Last Mother's Day, Sarah Baldry and her family went out to dinner at the local T.G.I. Friday's. Shortly after she and her husband settled 4-year-old Megan and 11-month-old Kaitlyn into booster seats, a large group sat down in the next booth, with a handful of kids ranging from infancy to about age 5.
Even in the normal din of the family restaurant, their noise was overpowering. "These children were screaming, yelling, running up and down the restaurant, and throwing food," said Baldry, of Middleville, Michigan. "It was amazing how rude and out of control they were. At one point, I looked over, and there was actually a toddler walking on the table. And the parents weren't even trying to get them to behave."
The commotion was so awful that the waiter apologized profusely and offered the Baldrys dinner on the house. "I don't get it," Sarah said later. "I know it isn't easy, but I can manage to get my kids to sit still and to talk quietly in a restaurant.

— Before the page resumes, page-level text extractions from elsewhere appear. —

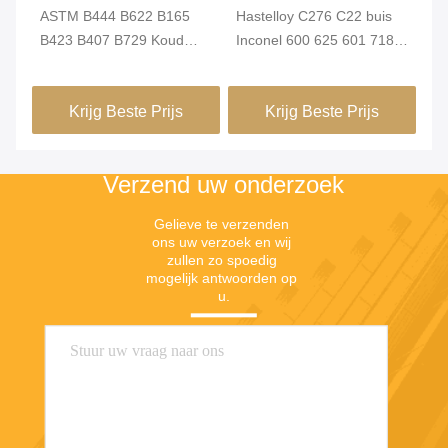
ASTM B444 B622 B165
Hastelloy C276 C22 buis
Ty
B423 B407 B729 Koud
Inconel 600 625 601 718
Ch
nt
getrokken gewalste
naadloos nikkel legering
Al
Hastelloy C22 C276 X
staal buis Monel 400 K500
Krijg Beste Prijs
Krijg Beste Prijs
Incoloy 800 825 Inconel
buis
600 625 718 X750 Monel
400 K500 naadloos
Verzend uw onderzoek
nikkellegeringsbuis
Gelieve te verzenden 
ons uw verzoek en wij 
zullen zo spoedig 
mogelijk antwoorden op 
u.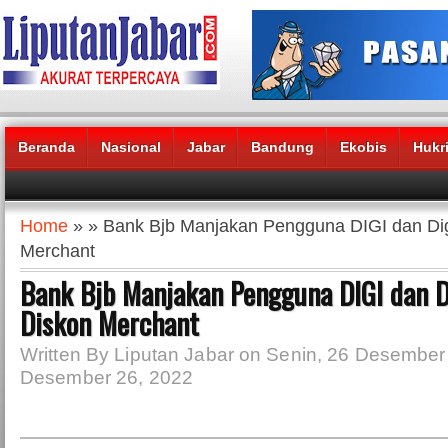
Beranda
Nasional
Jabar
Bandung
Ekobis
Hukr
Headlines News :
Home
» » Bank Bjb Manjakan Pengguna DIGI dan Di
Merchant
Bank Bjb Manjakan Pengguna DIGI dan 
Diskon Merchant
Written By Liputan Jabar on Senin, 26 Desember 
Desember 26, 2022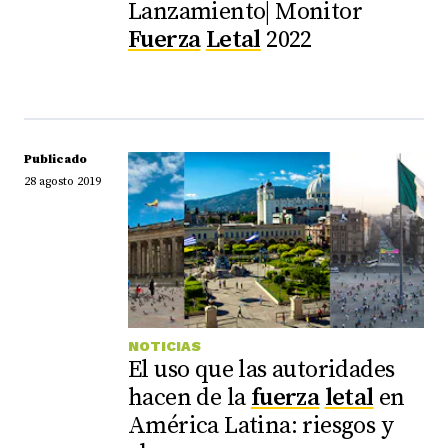
Lanzamiento| Monitor
Fuerza
Letal
2022
Publicado
28 agosto 2019
NOTICIAS
El uso que las autoridades
hacen de la
fuerza
letal
en
América Latina: riesgos y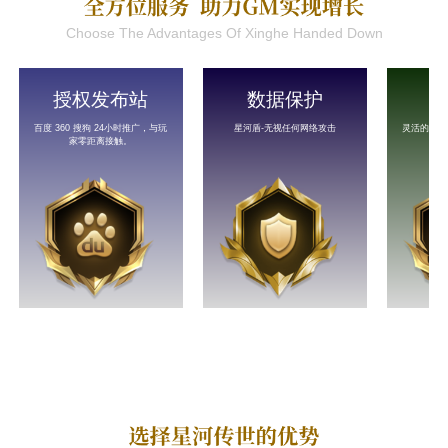
Choose The Advantages Of Xinghe Handed Down
授权发布站
数据保护
百度 360 搜狗 24小时推广，与玩
星河盾-无视任何网络攻击
灵活的授权
家零距离接触。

Why can't other people?"
Baldry isn't the only person asking that question. In a poll by Associated Press-Ipsos, 69 percent of respondents said that people were ruder today than they were a generation ago -- and children are among the worst offenders. Ninety-three percent said that today's parents are not doing a good job when it comes to teaching kids to behave politely.
No one is complaining, of course, about the age-appropriate tantrums that most kids have once in a while. And no one is labeling children as rude just because they occasionally hit, scream, or pout. What people are up in arms about is bona fide brattiness -- obnoxious public behavior that is totally ignored by the adult in charge. Scandalized, they share stories about the 4-year-old who kicked the back of their airplane seat all the way from Maine to Miami, the sassy 3-year-old who terrorized every checkout clerk at Target, or the 5-year-old Tony Soprano who knocked four kids down on his way to the monkey bars.